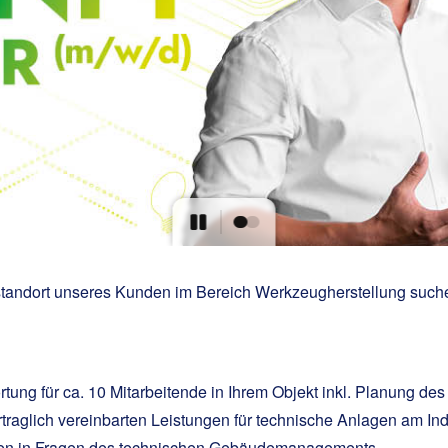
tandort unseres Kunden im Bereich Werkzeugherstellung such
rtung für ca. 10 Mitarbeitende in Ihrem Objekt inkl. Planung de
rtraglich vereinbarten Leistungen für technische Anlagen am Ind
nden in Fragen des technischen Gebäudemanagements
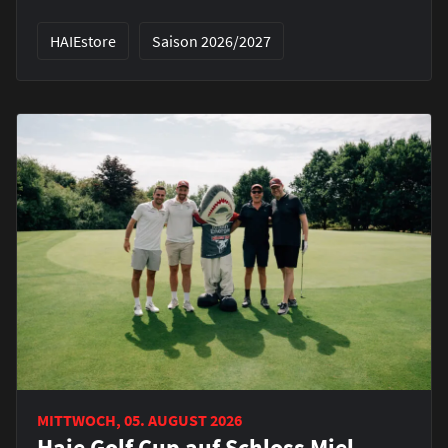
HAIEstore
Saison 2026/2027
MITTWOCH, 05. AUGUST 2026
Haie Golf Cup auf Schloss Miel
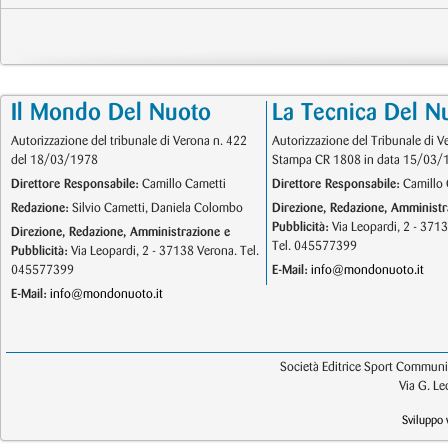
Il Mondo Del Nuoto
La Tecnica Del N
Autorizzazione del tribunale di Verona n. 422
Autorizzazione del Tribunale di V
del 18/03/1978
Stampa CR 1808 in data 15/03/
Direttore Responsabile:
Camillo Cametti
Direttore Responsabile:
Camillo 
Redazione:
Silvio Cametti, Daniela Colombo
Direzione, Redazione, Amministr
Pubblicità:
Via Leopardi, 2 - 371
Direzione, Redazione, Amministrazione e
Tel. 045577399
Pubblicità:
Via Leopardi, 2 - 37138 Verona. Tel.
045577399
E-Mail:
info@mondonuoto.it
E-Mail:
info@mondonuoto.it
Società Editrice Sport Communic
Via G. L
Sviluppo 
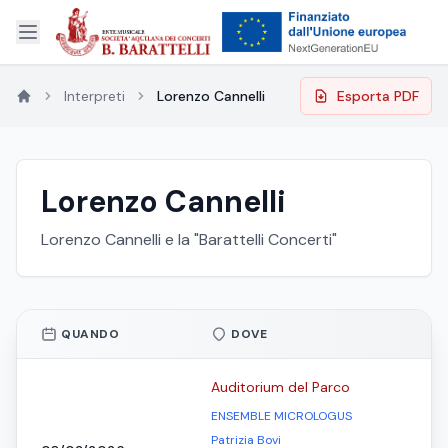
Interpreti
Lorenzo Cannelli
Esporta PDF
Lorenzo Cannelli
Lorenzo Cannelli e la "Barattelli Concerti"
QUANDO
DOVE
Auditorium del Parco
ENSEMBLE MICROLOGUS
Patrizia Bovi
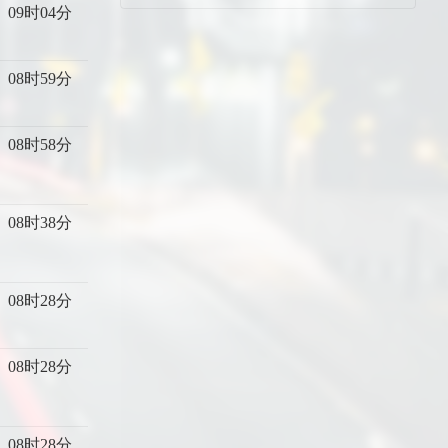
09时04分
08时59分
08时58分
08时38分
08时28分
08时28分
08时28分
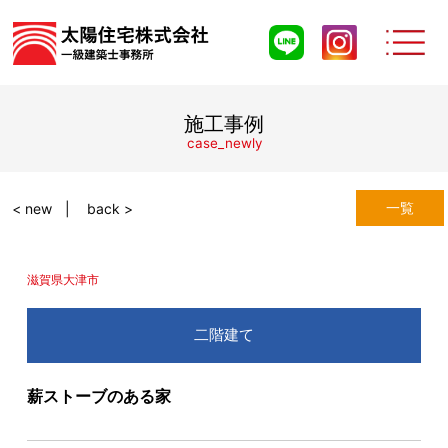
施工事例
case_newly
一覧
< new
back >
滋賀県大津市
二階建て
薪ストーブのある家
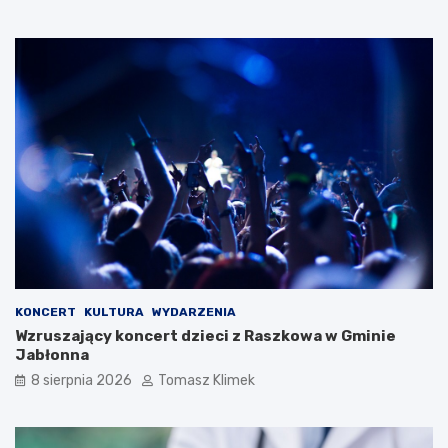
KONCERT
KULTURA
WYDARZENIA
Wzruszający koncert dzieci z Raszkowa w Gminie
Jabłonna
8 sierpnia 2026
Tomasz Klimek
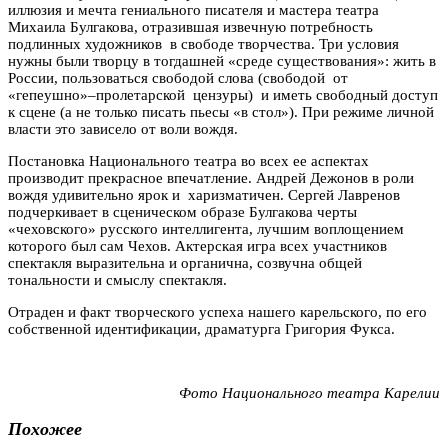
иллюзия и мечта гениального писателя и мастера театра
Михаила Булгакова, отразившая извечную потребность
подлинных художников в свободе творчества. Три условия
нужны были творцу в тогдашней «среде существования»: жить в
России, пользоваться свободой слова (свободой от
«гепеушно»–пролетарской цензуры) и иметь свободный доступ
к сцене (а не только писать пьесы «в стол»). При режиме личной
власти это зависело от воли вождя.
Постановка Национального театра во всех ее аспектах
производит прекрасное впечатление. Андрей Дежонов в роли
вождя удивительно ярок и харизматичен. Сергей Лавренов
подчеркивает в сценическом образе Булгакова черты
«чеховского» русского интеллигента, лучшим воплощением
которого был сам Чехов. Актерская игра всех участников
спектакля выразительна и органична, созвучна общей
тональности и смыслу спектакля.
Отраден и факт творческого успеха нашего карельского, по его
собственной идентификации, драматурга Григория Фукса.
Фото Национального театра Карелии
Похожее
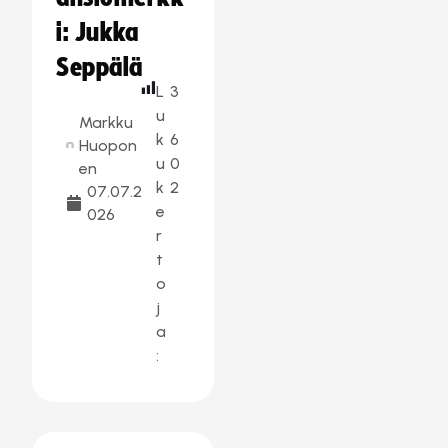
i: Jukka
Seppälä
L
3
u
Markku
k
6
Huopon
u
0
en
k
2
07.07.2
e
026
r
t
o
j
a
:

Task details. When a line among the entries contains "Direzione", pull that line out.

Answer space.
Direzione, Redazione, Amministr
Direzione, Redazione, Amministrazione e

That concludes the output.